> Exercise brief: The data below should be retyped exactly, with the pictures left out.

> Data for review:
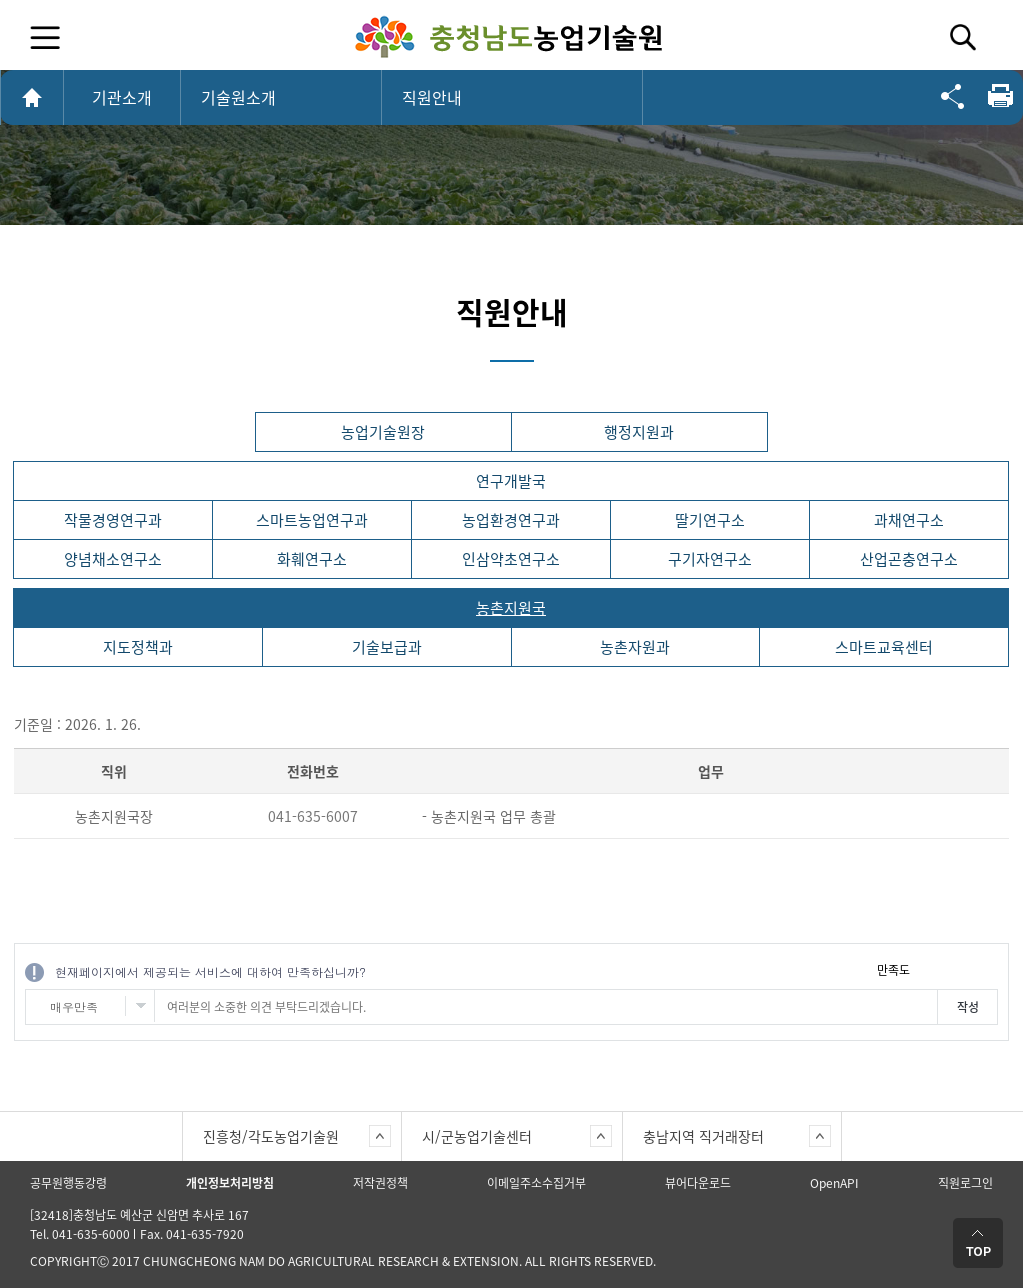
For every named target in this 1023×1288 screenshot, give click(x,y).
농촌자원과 (635, 647)
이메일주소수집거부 (536, 1183)
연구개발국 (511, 481)
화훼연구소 (312, 559)
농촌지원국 (511, 608)
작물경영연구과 (113, 520)
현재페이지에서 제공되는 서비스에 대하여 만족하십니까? (210, 971)
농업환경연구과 (511, 520)
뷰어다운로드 (698, 1183)
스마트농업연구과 (312, 520)
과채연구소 (909, 520)
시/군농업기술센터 (477, 1136)
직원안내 (432, 97)
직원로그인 (965, 1183)
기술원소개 (238, 97)
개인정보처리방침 (230, 1183)
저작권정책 (380, 1183)
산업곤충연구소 (909, 559)
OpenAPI (834, 1183)
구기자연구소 (710, 559)
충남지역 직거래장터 (703, 1136)
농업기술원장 (383, 432)
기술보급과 (387, 647)
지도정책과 (138, 647)
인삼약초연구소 (511, 559)
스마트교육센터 (884, 647)
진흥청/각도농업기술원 (271, 1136)
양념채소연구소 (113, 559)
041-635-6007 (313, 816)
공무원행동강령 (68, 1183)
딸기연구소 (710, 520)
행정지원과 (639, 432)
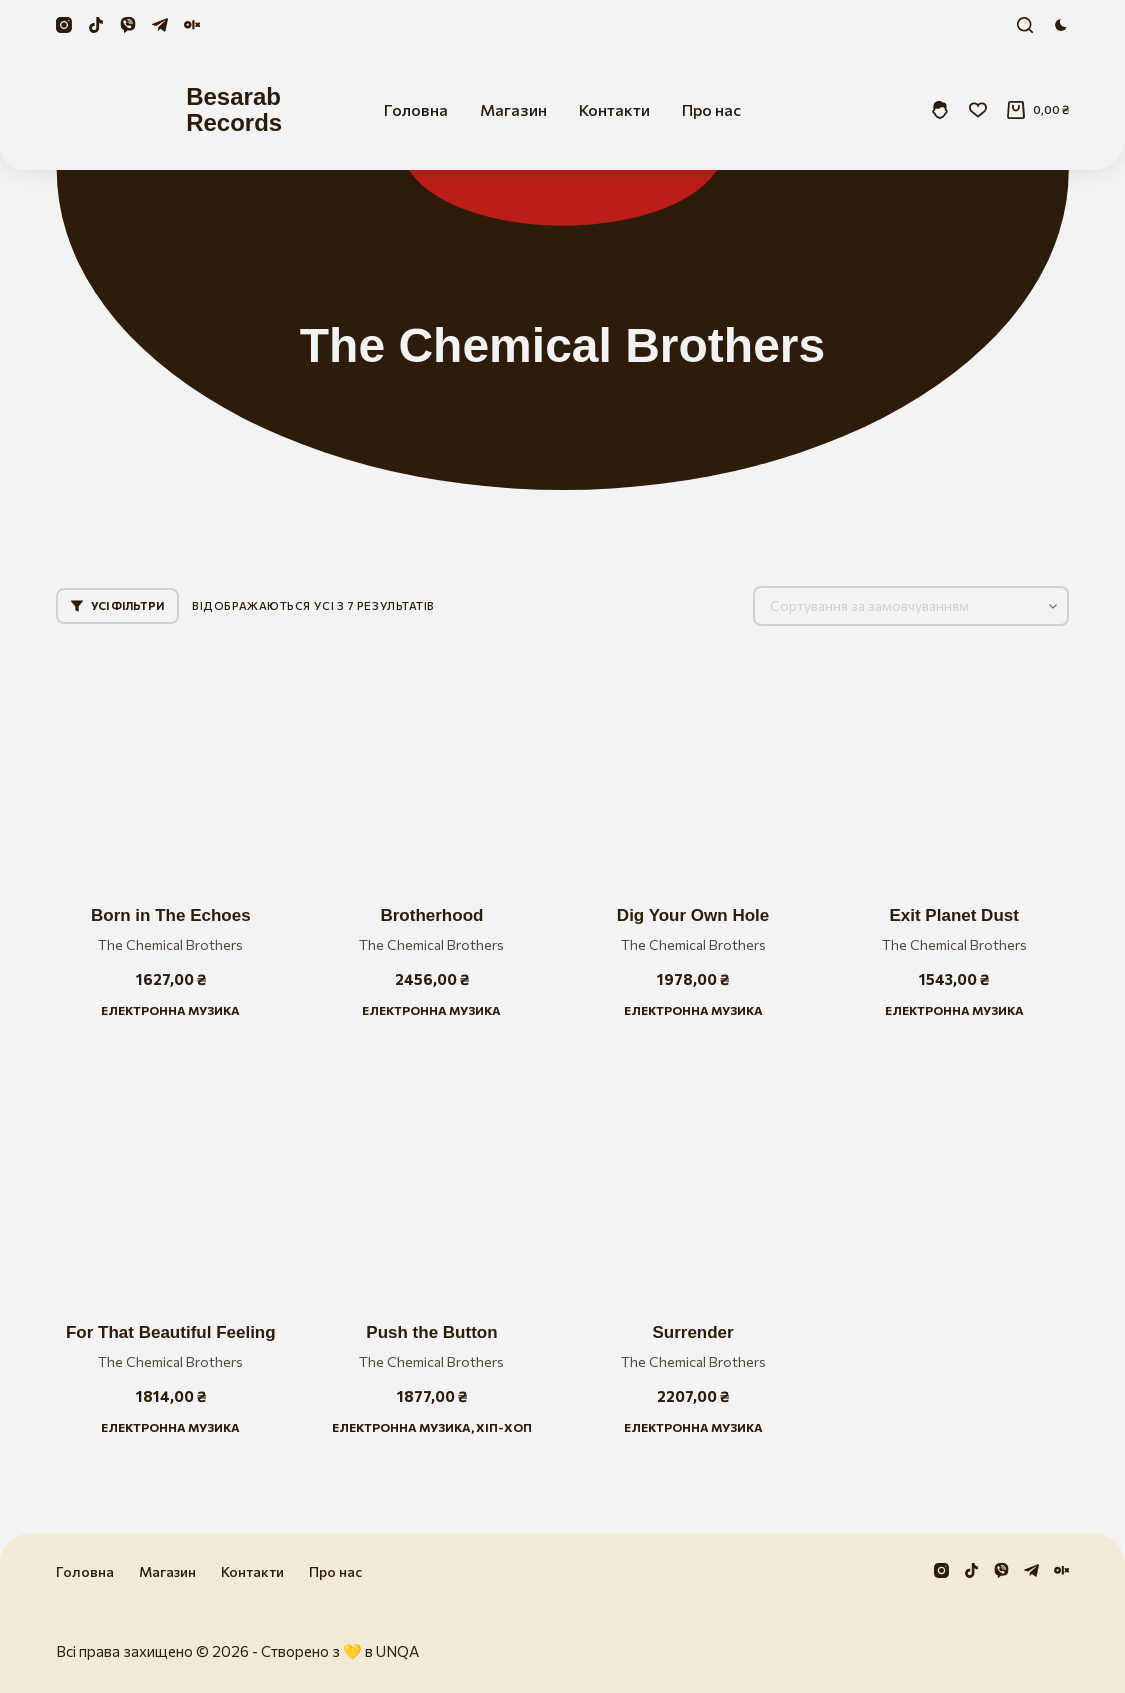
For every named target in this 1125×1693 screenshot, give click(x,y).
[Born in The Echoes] (170, 765)
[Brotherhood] (431, 765)
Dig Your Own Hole (693, 915)
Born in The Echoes (171, 915)
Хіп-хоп (504, 1427)
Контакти (614, 109)
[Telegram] (160, 25)
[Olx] (192, 25)
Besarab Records (234, 109)
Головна (416, 109)
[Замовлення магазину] (911, 606)
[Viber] (128, 25)
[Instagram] (64, 25)
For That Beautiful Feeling (171, 1332)
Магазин (513, 109)
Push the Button (431, 1332)
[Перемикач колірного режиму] (1061, 25)
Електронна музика (170, 1010)
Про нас (711, 109)
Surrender (692, 1332)
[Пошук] (1025, 25)
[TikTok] (96, 25)
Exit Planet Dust (953, 915)
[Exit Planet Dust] (954, 765)
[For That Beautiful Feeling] (170, 1182)
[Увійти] (940, 110)
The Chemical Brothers (170, 944)
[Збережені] (978, 110)
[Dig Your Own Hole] (693, 765)
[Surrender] (693, 1182)
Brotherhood (431, 915)
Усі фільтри (117, 605)
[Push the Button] (431, 1182)
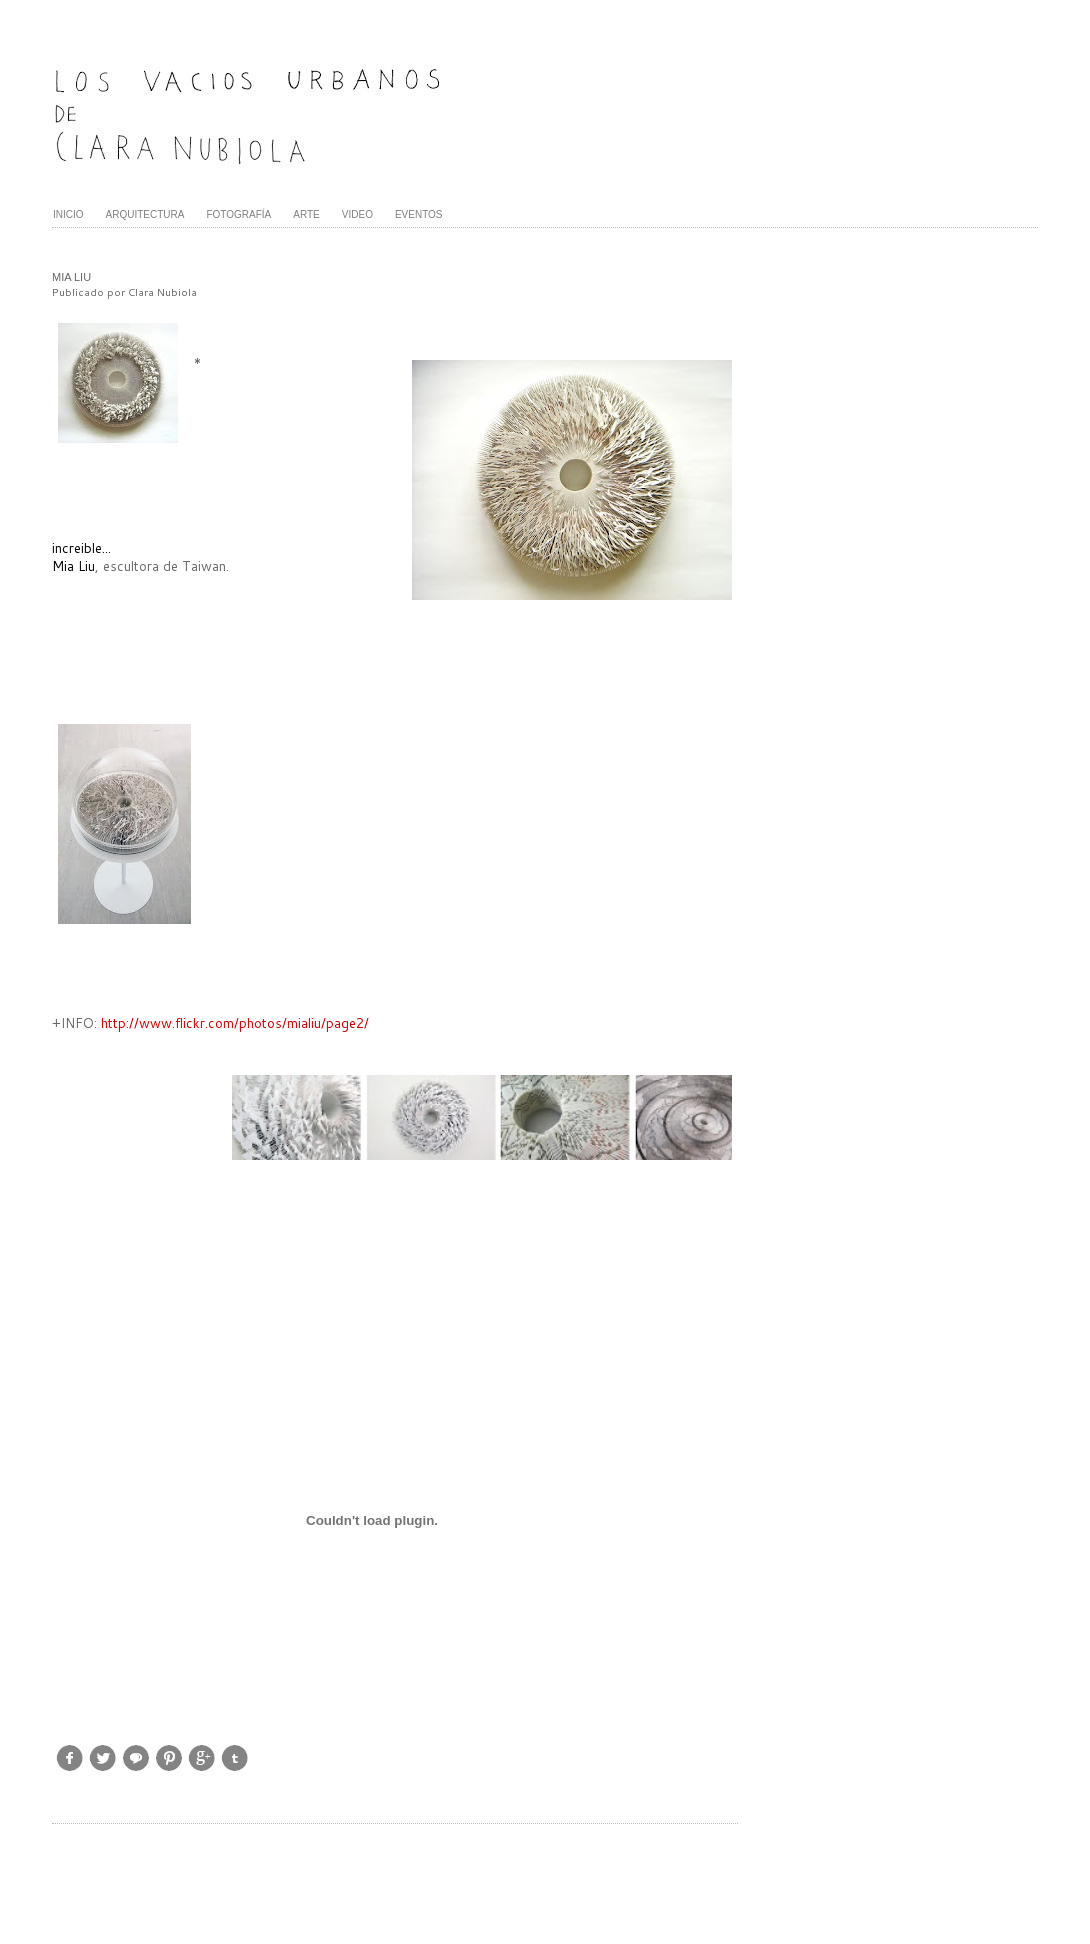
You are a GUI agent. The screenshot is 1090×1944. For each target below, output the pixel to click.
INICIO (68, 214)
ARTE (306, 214)
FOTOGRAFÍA (238, 214)
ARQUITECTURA (145, 214)
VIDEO (357, 214)
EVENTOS (419, 214)
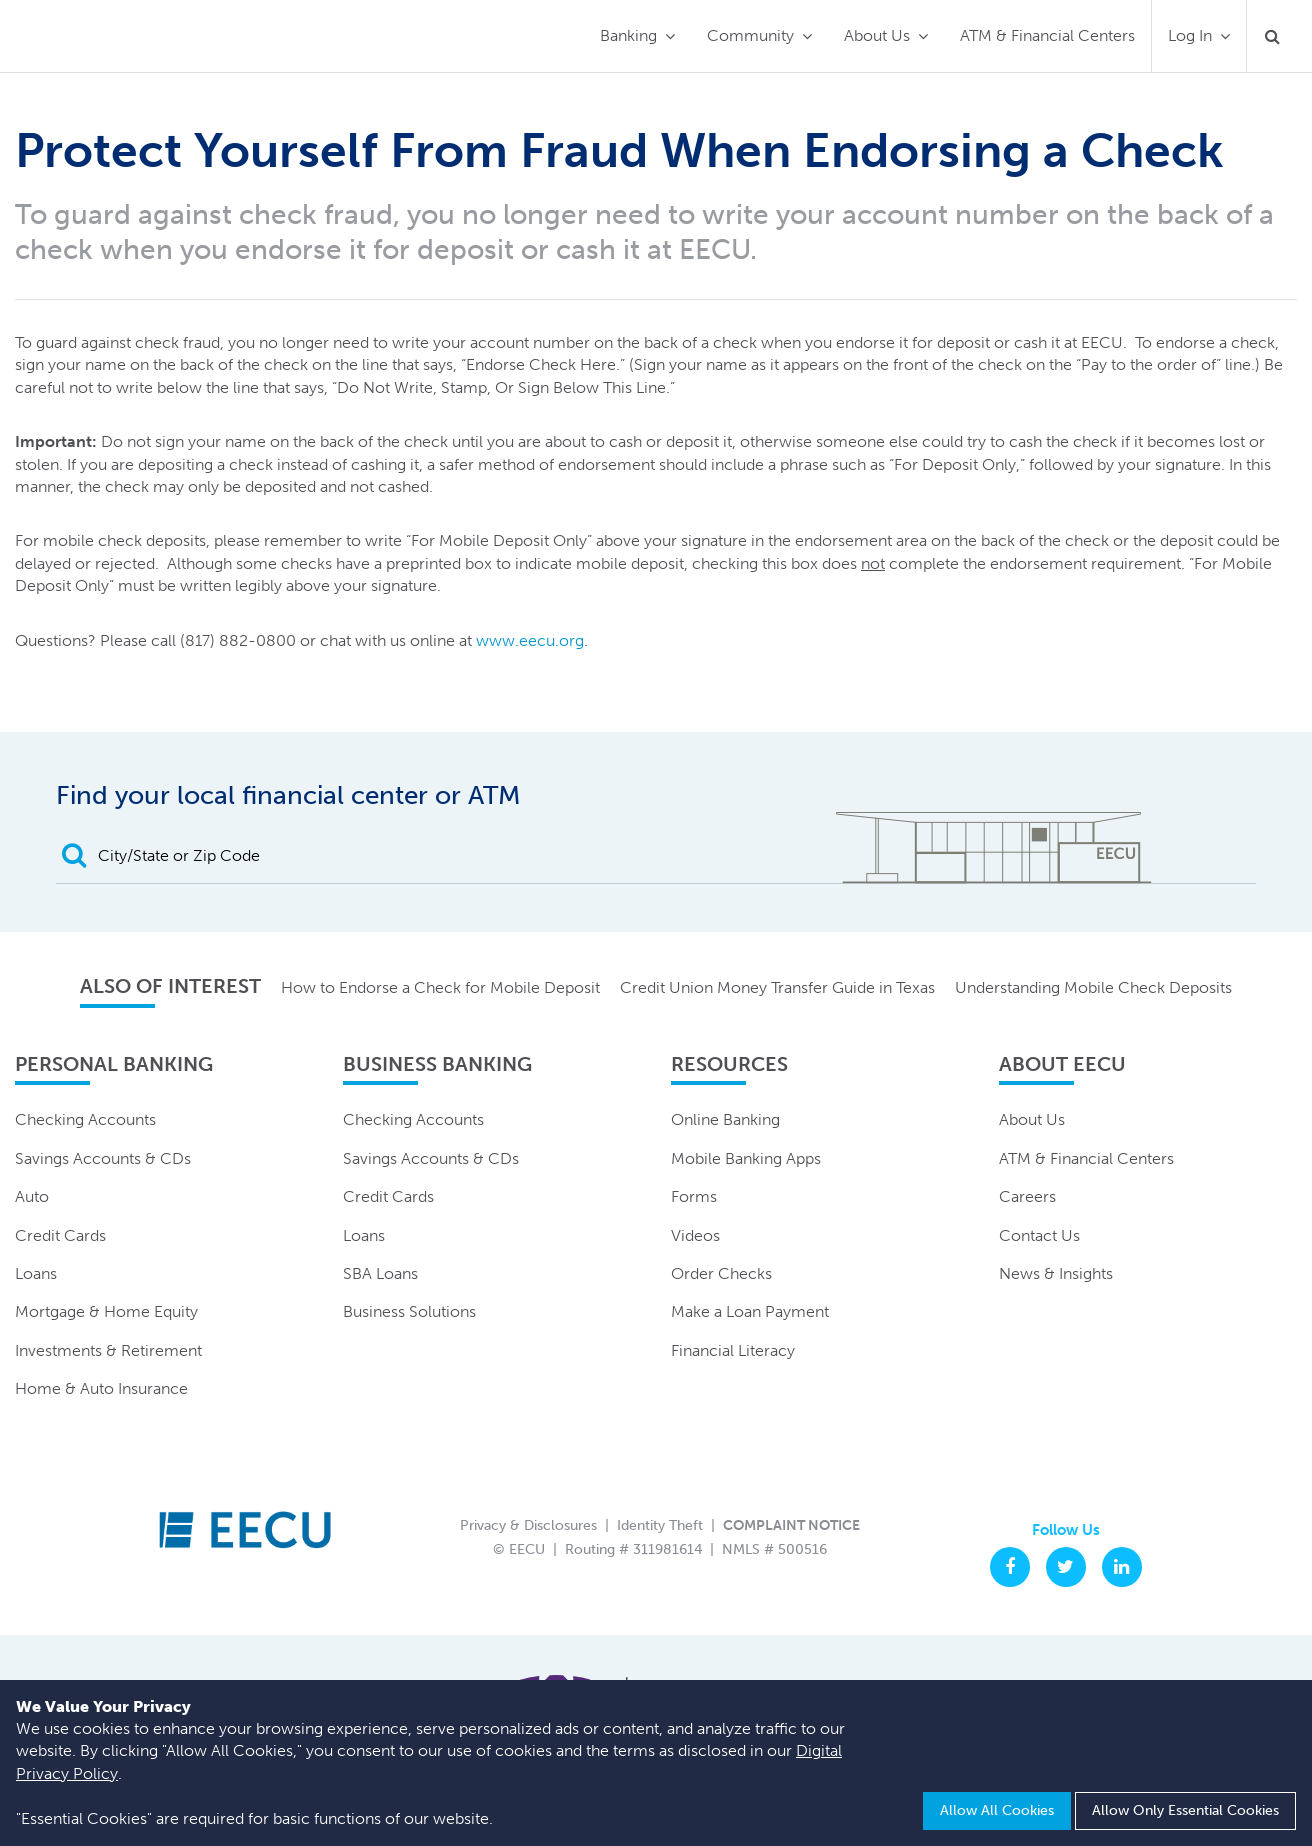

> Solved exercise:
For every named target in this 1023×1288 screenshot, give click(x,y).
농촌자원과 (635, 647)
이메일주소수집거부 (536, 1183)
연구개발국 (511, 481)
화훼연구소 (312, 559)
농촌지원국 (511, 608)
작물경영연구과 (113, 520)
현재페이지에서 제공되는 서비스에 대하여 만족하십니까? (210, 971)
농업환경연구과 (511, 520)
뷰어다운로드 (698, 1183)
스마트농업연구과 (312, 520)
과채연구소 (909, 520)
시/군농업기술센터 (477, 1136)
직원안내 (432, 97)
직원로그인 (965, 1183)
기술원소개 (238, 97)
개인정보처리방침 (230, 1183)
저작권정책 (380, 1183)
산업곤충연구소 (909, 559)
OpenAPI (834, 1183)
구기자연구소 (710, 559)
충남지역 직거래장터 (703, 1136)
농업기술원장 (383, 432)
기술보급과 (387, 647)
지도정책과 (138, 647)
인삼약초연구소 (511, 559)
스마트교육센터 (884, 647)
진흥청/각도농업기술원 (271, 1136)
양념채소연구소 (113, 559)
041-635-6007 (313, 816)
공무원행동강령 (68, 1183)
딸기연구소 (710, 520)
행정지원과 (639, 432)
For every named target in this 1125×1693 screenshot, give click(x,y).
[Born in The Echoes] (170, 765)
[Brotherhood] (431, 765)
Dig Your Own Hole (693, 915)
Born in The Echoes (171, 915)
Хіп-хоп (504, 1427)
Контакти (614, 109)
[Telegram] (160, 25)
[Olx] (192, 25)
Besarab Records (234, 109)
Головна (416, 109)
[Замовлення магазину] (911, 606)
[Viber] (128, 25)
[Instagram] (64, 25)
For That Beautiful Feeling (171, 1332)
Магазин (513, 109)
Push the Button (431, 1332)
[Перемикач колірного режиму] (1061, 25)
Електронна музика (170, 1010)
Про нас (711, 109)
Surrender (692, 1332)
[Пошук] (1025, 25)
[TikTok] (96, 25)
Exit Planet Dust (953, 915)
[Exit Planet Dust] (954, 765)
[For That Beautiful Feeling] (170, 1182)
[Увійти] (940, 110)
The Chemical Brothers (170, 944)
[Збережені] (978, 110)
[Dig Your Own Hole] (693, 765)
[Surrender] (693, 1182)
Brotherhood (431, 915)
Усі фільтри (117, 605)
[Push the Button] (431, 1182)
You are a GUI agent. The screenshot is 1090×1944. For each target below, output the pixel to click.
INICIO (68, 214)
ARTE (306, 214)
FOTOGRAFÍA (238, 214)
ARQUITECTURA (145, 214)
VIDEO (357, 214)
EVENTOS (419, 214)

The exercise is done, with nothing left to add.